Le vent mord, dans les branches, des nids d’oiseaux,

Agressivement, le vent d’hiver, en Décembre

De haut en bas, à travers airs, comme un fléau

Sinistre, fauche ou plie, sauvagement les arbres.

Soudain, les gros nuages, s’effondrent, éclatent,

Et des trombes d’eau, s’abattent au dessus des têtes,

Les gens s’affolent dans la rue, les parapluies se retournent,

Cataclysme sur les pavés, la tempête est à la fête.

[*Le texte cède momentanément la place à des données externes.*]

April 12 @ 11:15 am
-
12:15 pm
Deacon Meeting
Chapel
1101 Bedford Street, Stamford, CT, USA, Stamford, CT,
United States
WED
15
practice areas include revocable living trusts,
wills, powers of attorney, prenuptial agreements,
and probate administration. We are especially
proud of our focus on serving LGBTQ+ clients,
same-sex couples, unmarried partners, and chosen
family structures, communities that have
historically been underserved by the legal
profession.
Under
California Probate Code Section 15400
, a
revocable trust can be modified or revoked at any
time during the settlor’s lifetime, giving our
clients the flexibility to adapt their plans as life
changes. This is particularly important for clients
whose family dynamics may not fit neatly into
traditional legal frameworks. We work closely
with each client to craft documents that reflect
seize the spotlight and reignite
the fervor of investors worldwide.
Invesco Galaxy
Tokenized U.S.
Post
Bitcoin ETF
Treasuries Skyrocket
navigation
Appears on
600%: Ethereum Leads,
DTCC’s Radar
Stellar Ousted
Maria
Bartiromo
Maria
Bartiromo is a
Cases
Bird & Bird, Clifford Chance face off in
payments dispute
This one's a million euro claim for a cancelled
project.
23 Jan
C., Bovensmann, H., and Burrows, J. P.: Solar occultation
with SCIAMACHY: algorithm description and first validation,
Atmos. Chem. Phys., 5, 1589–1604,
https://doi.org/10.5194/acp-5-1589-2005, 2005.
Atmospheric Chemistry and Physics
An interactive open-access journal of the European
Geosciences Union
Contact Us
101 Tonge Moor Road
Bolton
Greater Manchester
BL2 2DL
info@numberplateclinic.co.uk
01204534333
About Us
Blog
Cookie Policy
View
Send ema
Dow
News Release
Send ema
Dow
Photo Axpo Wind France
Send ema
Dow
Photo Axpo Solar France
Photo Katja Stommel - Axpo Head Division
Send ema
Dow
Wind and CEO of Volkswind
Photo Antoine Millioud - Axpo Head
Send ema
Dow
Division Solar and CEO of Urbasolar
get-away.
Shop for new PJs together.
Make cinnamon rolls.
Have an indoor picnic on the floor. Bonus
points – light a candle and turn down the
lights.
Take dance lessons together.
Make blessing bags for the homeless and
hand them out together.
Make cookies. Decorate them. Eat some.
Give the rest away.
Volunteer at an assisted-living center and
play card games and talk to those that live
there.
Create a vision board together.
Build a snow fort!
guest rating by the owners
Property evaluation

Le ciel, assombri, à coup d’éclair apocalyptique

Pactise avec le tonnerre, cette nuit de démence,

Tel des piques, la terre est en feu, le ciel électrique,

Au travers des nuages noirs, tout se démembre.

Le long de la digue, la mer accourt, enfle, jette

Un énorme vague, emportant un pauvre passant.

Les bateaux, rentrés, dès le début de la tempête,

Mais les flots, en courroux, les battent en les brisants.

Puis les rouleaux de la mer s’épuisent sur la côte,

La tempête, se calme puis se lisse, les noirs nuages

Se délient, la clarté revient, humblement, falote,

L’océan, a eu sa part de vie, dans sa rage.

Sur terre, le vent des peurs et des tempêtes,

N’en pouvant plus, dans les chaumières,

Les pauvres gens, terrés comme des bêtes,

Près de la cheminée, se remettent de leurs prières.

En hiver la terre dort, attendant le printemps

Les feuilles mortes, patientent d’être ressuscitées
Mais le soleil d’hiver, pâle et doux, prend son temps,

Vient tard et part de bonne heure, dans sa voie lactée.